- Exercise description -
Word for word, restate the records that appear below.

(Dataset entries)
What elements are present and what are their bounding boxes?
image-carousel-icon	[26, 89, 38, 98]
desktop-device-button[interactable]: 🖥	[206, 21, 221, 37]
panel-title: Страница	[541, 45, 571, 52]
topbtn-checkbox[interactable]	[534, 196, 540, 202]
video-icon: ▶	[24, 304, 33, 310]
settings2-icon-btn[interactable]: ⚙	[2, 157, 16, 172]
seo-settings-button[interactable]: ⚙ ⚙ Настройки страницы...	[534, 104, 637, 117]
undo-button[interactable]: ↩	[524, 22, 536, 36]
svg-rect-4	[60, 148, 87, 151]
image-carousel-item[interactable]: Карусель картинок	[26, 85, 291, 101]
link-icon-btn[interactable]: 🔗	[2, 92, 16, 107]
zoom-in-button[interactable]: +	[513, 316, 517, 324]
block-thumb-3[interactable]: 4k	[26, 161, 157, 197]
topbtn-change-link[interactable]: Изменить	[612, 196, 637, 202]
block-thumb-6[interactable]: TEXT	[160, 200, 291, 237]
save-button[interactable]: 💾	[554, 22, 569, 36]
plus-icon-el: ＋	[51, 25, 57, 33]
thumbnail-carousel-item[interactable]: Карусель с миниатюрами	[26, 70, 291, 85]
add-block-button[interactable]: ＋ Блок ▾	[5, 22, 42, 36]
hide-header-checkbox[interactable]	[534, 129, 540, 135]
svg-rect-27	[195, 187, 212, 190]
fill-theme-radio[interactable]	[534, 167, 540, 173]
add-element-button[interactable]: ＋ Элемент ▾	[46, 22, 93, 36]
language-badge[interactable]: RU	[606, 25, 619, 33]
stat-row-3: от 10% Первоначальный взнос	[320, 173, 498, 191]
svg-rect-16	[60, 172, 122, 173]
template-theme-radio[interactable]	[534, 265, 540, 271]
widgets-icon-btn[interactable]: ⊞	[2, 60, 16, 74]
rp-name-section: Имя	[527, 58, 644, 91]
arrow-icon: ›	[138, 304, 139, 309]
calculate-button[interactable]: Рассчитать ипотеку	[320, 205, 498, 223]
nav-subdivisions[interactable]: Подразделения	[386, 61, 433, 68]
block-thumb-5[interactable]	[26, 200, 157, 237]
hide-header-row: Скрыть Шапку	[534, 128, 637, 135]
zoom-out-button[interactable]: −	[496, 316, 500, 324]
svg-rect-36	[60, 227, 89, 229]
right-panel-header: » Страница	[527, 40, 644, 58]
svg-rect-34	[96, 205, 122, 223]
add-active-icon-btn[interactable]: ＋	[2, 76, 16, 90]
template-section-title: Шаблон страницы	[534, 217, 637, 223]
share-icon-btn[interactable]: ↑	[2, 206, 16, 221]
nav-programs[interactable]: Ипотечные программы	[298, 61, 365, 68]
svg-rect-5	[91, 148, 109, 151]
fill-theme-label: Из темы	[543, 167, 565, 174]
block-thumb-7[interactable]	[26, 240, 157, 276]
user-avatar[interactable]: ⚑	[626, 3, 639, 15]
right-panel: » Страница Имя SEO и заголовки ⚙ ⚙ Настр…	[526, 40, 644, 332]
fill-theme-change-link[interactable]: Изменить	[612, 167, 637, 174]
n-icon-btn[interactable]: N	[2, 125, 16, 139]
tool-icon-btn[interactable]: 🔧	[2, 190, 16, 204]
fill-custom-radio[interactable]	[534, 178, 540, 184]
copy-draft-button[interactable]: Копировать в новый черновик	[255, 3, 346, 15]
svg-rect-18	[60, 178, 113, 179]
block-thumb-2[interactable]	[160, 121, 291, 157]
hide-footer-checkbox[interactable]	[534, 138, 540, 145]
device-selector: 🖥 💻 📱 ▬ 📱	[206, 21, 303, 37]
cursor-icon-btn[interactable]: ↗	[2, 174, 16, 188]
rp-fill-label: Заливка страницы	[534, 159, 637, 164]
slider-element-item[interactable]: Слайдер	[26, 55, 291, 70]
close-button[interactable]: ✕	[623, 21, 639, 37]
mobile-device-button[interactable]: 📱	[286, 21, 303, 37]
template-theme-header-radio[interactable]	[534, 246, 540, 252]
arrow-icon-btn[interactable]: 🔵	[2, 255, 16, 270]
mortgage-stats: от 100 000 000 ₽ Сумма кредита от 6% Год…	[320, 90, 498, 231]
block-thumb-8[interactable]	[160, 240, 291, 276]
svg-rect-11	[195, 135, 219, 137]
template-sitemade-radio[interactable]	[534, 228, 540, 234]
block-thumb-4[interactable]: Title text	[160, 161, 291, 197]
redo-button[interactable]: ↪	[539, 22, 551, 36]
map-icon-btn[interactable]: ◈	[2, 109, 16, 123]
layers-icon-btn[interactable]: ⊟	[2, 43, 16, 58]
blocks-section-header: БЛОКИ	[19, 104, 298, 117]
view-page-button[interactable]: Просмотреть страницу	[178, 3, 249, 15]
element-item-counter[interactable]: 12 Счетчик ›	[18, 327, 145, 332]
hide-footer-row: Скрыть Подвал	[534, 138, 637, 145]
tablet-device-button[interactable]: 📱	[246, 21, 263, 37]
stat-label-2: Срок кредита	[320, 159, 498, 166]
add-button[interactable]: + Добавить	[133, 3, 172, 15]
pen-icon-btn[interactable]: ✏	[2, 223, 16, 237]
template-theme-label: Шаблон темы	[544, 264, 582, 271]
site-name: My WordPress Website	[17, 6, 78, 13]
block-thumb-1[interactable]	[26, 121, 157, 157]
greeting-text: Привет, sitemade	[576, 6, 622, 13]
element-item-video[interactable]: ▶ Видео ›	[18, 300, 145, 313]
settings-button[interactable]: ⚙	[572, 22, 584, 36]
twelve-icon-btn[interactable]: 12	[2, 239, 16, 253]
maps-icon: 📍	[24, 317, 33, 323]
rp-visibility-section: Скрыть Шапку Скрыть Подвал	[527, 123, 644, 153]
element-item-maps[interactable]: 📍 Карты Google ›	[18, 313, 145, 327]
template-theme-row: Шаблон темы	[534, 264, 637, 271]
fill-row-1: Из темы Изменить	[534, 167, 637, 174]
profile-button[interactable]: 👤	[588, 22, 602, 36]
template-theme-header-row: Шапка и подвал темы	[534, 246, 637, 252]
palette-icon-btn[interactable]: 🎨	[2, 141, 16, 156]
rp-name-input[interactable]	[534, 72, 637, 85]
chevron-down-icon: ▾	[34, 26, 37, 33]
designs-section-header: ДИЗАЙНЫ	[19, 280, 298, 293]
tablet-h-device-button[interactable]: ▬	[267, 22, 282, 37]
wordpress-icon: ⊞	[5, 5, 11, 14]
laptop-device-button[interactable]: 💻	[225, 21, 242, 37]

- Answer -
What elements are present and what are their bounding boxes?
image-carousel-icon	[26, 89, 38, 98]
desktop-device-button[interactable]: 🖥	[206, 21, 221, 37]
panel-title: Страница	[541, 45, 571, 52]
topbtn-checkbox[interactable]	[534, 196, 540, 202]
video-icon: ▶	[24, 304, 33, 310]
settings2-icon-btn[interactable]: ⚙	[2, 157, 16, 172]
seo-settings-button[interactable]: ⚙ ⚙ Настройки страницы...	[534, 104, 637, 117]
undo-button[interactable]: ↩	[524, 22, 536, 36]
svg-rect-4	[60, 148, 87, 151]
image-carousel-item[interactable]: Карусель картинок	[26, 85, 291, 101]
link-icon-btn[interactable]: 🔗	[2, 92, 16, 107]
zoom-in-button[interactable]: +	[513, 316, 517, 324]
block-thumb-3[interactable]: 4k	[26, 161, 157, 197]
topbtn-change-link[interactable]: Изменить	[612, 196, 637, 202]
block-thumb-6[interactable]: TEXT	[160, 200, 291, 237]
save-button[interactable]: 💾	[554, 22, 569, 36]
plus-icon-el: ＋	[51, 25, 57, 33]
thumbnail-carousel-item[interactable]: Карусель с миниатюрами	[26, 70, 291, 85]
add-block-button[interactable]: ＋ Блок ▾	[5, 22, 42, 36]
hide-header-checkbox[interactable]	[534, 129, 540, 135]
svg-rect-27	[195, 187, 212, 190]
fill-theme-radio[interactable]	[534, 167, 540, 173]
add-element-button[interactable]: ＋ Элемент ▾	[46, 22, 93, 36]
language-badge[interactable]: RU	[606, 25, 619, 33]
stat-row-3: от 10% Первоначальный взнос	[320, 173, 498, 191]
svg-rect-16	[60, 172, 122, 173]
template-theme-radio[interactable]	[534, 265, 540, 271]
widgets-icon-btn[interactable]: ⊞	[2, 60, 16, 74]
rp-name-section: Имя	[527, 58, 644, 91]
arrow-icon: ›	[138, 304, 139, 309]
calculate-button[interactable]: Рассчитать ипотеку	[320, 205, 498, 223]
nav-subdivisions[interactable]: Подразделения	[386, 61, 433, 68]
block-thumb-5[interactable]	[26, 200, 157, 237]
hide-header-row: Скрыть Шапку	[534, 128, 637, 135]
zoom-out-button[interactable]: −	[496, 316, 500, 324]
svg-rect-36	[60, 227, 89, 229]
right-panel-header: » Страница	[527, 40, 644, 58]
svg-rect-34	[96, 205, 122, 223]
add-active-icon-btn[interactable]: ＋	[2, 76, 16, 90]
template-section-title: Шаблон страницы	[534, 217, 637, 223]
share-icon-btn[interactable]: ↑	[2, 206, 16, 221]
nav-programs[interactable]: Ипотечные программы	[298, 61, 365, 68]
svg-rect-5	[91, 148, 109, 151]
fill-theme-label: Из темы	[543, 167, 565, 174]
block-thumb-7[interactable]	[26, 240, 157, 276]
user-avatar[interactable]: ⚑	[626, 3, 639, 15]
right-panel: » Страница Имя SEO и заголовки ⚙ ⚙ Настр…	[526, 40, 644, 332]
fill-theme-change-link[interactable]: Изменить	[612, 167, 637, 174]
n-icon-btn[interactable]: N	[2, 125, 16, 139]
tool-icon-btn[interactable]: 🔧	[2, 190, 16, 204]
fill-custom-radio[interactable]	[534, 178, 540, 184]
copy-draft-button[interactable]: Копировать в новый черновик	[255, 3, 346, 15]
svg-rect-18	[60, 178, 113, 179]
block-thumb-2[interactable]	[160, 121, 291, 157]
hide-footer-checkbox[interactable]	[534, 138, 540, 145]
device-selector: 🖥 💻 📱 ▬ 📱	[206, 21, 303, 37]
cursor-icon-btn[interactable]: ↗	[2, 174, 16, 188]
rp-fill-label: Заливка страницы	[534, 159, 637, 164]
slider-element-item[interactable]: Слайдер	[26, 55, 291, 70]
close-button[interactable]: ✕	[623, 21, 639, 37]
mobile-device-button[interactable]: 📱	[286, 21, 303, 37]
template-theme-header-radio[interactable]	[534, 246, 540, 252]
arrow-icon-btn[interactable]: 🔵	[2, 255, 16, 270]
mortgage-stats: от 100 000 000 ₽ Сумма кредита от 6% Год…	[320, 90, 498, 231]
block-thumb-8[interactable]	[160, 240, 291, 276]
svg-rect-11	[195, 135, 219, 137]
template-sitemade-radio[interactable]	[534, 228, 540, 234]
block-thumb-4[interactable]: Title text	[160, 161, 291, 197]
redo-button[interactable]: ↪	[539, 22, 551, 36]
map-icon-btn[interactable]: ◈	[2, 109, 16, 123]
layers-icon-btn[interactable]: ⊟	[2, 43, 16, 58]
blocks-section-header: БЛОКИ	[19, 104, 298, 117]
view-page-button[interactable]: Просмотреть страницу	[178, 3, 249, 15]
element-item-counter[interactable]: 12 Счетчик ›	[18, 327, 145, 332]
hide-footer-row: Скрыть Подвал	[534, 138, 637, 145]
tablet-device-button[interactable]: 📱	[246, 21, 263, 37]
stat-label-2: Срок кредита	[320, 159, 498, 166]
add-button[interactable]: + Добавить	[133, 3, 172, 15]
pen-icon-btn[interactable]: ✏	[2, 223, 16, 237]
template-theme-label: Шаблон темы	[544, 264, 582, 271]
site-name: My WordPress Website	[17, 6, 78, 13]
block-thumb-1[interactable]	[26, 121, 157, 157]
greeting-text: Привет, sitemade	[576, 6, 622, 13]
element-item-video[interactable]: ▶ Видео ›	[18, 300, 145, 313]
settings-button[interactable]: ⚙	[572, 22, 584, 36]
twelve-icon-btn[interactable]: 12	[2, 239, 16, 253]
maps-icon: 📍	[24, 317, 33, 323]
rp-visibility-section: Скрыть Шапку Скрыть Подвал	[527, 123, 644, 153]
element-item-maps[interactable]: 📍 Карты Google ›	[18, 313, 145, 327]
template-theme-row: Шаблон темы	[534, 264, 637, 271]
fill-row-1: Из темы Изменить	[534, 167, 637, 174]
profile-button[interactable]: 👤	[588, 22, 602, 36]
template-theme-header-row: Шапка и подвал темы	[534, 246, 637, 252]
palette-icon-btn[interactable]: 🎨	[2, 141, 16, 156]
rp-name-input[interactable]	[534, 72, 637, 85]
chevron-down-icon: ▾	[34, 26, 37, 33]
designs-section-header: ДИЗАЙНЫ	[19, 280, 298, 293]
tablet-h-device-button[interactable]: ▬	[267, 22, 282, 37]
wordpress-icon: ⊞	[5, 5, 11, 14]
laptop-device-button[interactable]: 💻	[225, 21, 242, 37]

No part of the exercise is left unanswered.